Isolate every line in the records below with "boutique" in it.

━━━━━ Stored data

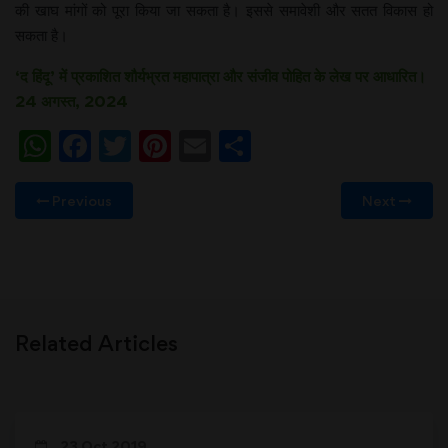
की खाघ मांगों को पूरा किया जा सकता है। इससे समावेशी और सतत विकास हो
सकता है।
‘द हिंदू’ में प्रकाशित शौर्यभ्रत महापात्रा और संजीव पोहित के लेख पर आधारित।
24 अगस्त, 2024
WhatsApp
Facebook
Twitter
Pinterest
Email
Share
Previous
Next
Related Articles
23 Oct 2019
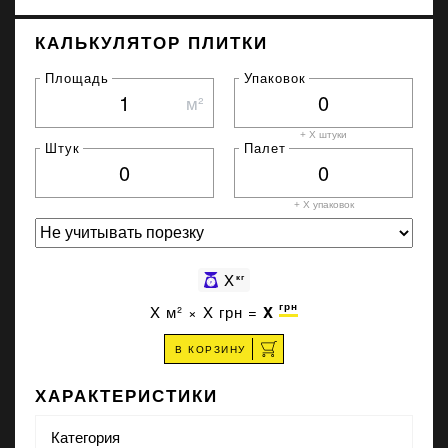
КАЛЬКУЛЯТОР ПЛИТКИ
Площадь
Упаковок
м²
+ X штуки
Штук
Палет
+ X
упаковок
X
кг
грн
X
м² ×
X
грн =
X
В КОРЗИНУ
ХАРАКТЕРИСТИКИ
Категория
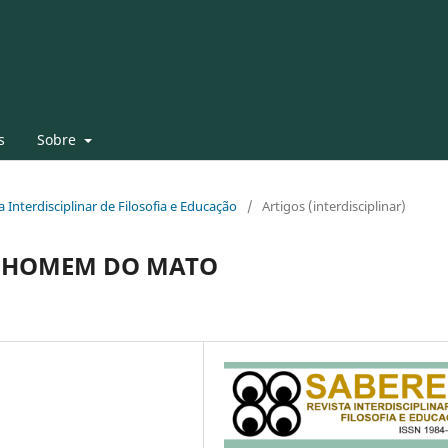
s
Sobre
ta Interdisciplinar de Filosofia e Educação
/
Artigos (interdisciplinar)
O HOMEM DO MATO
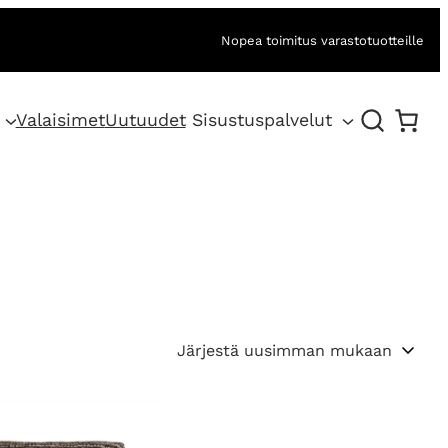
Nopea toimitus varastotuotteille
Valaisimet
Uutuudet
Sisustuspalvelut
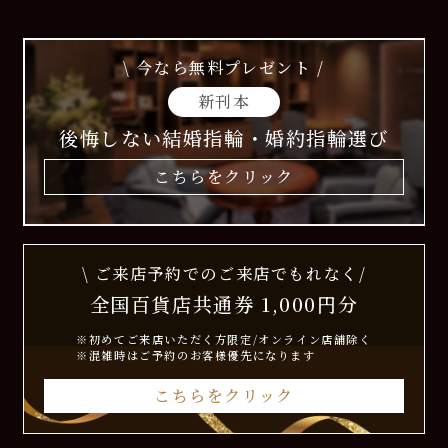
\ 今なら無料プレゼント /
新刊本
後悔しない結婚指輪・婚約指輪選び
こちらをクリック
\ ご来店予約でのご来店でもれなく/
全国百貨店共通券 1,000円分
※初めてご来店いただく方限定/オンライン店舗除く
※混雑時はご予約のお客様優先になります
こちらをクリック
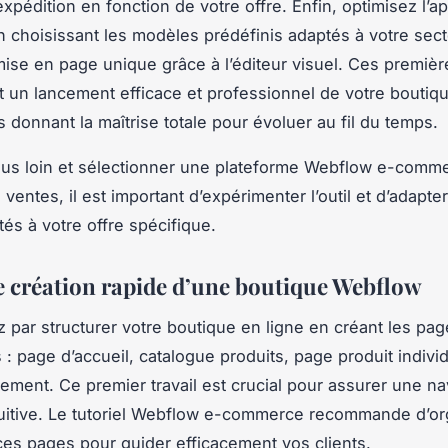
expédition en fonction de votre offre. Enfin, optimisez l’
en choisissant les modèles prédéfinis adaptés à votre sect
ise en page unique grâce à l’éditeur visuel. Ces premiè
t un lancement efficace et professionnel de votre boutiqu
s donnant la maîtrise totale pour évoluer au fil du temps.
plus loin et sélectionner une plateforme Webflow e-comm
ventes, il est important d’expérimenter l’outil et d’adapte
tés à votre offre spécifique.
e création rapide d’une boutique Webflow
ar structurer votre boutique en ligne en créant les pag
 : page d’accueil, catalogue produits, page produit individ
ement. Ce premier travail est crucial pour assurer une na
ntuitive. Le tutoriel Webflow e-commerce recommande d’or
ces pages pour guider efficacement vos clients.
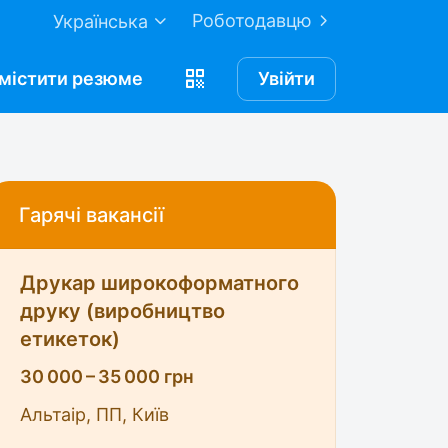
Роботодавцю
Українська
містити
резюме
Увійти
Гарячі вакансії
Друкар широкоформатного
друку (виробництво
етикеток)
30 000 – 35 000 грн
Альтаір, ПП, Київ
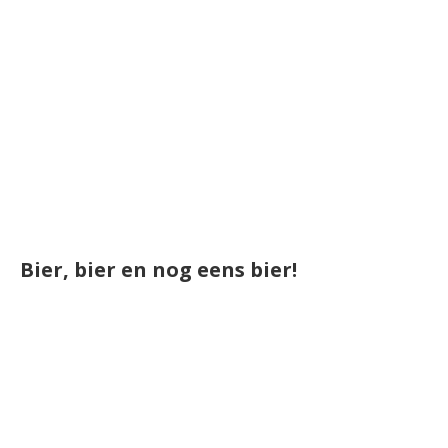
Bier, bier en nog eens bier!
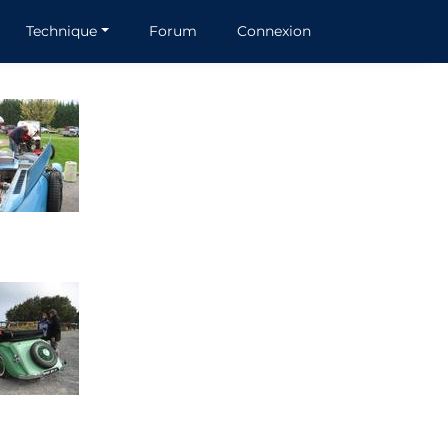
Technique
Forum
Connexion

━━━━━━━━━━

▶ [Task response]
e création rapide d’une boutique Webflow
ar structurer votre boutique en ligne en créant les pag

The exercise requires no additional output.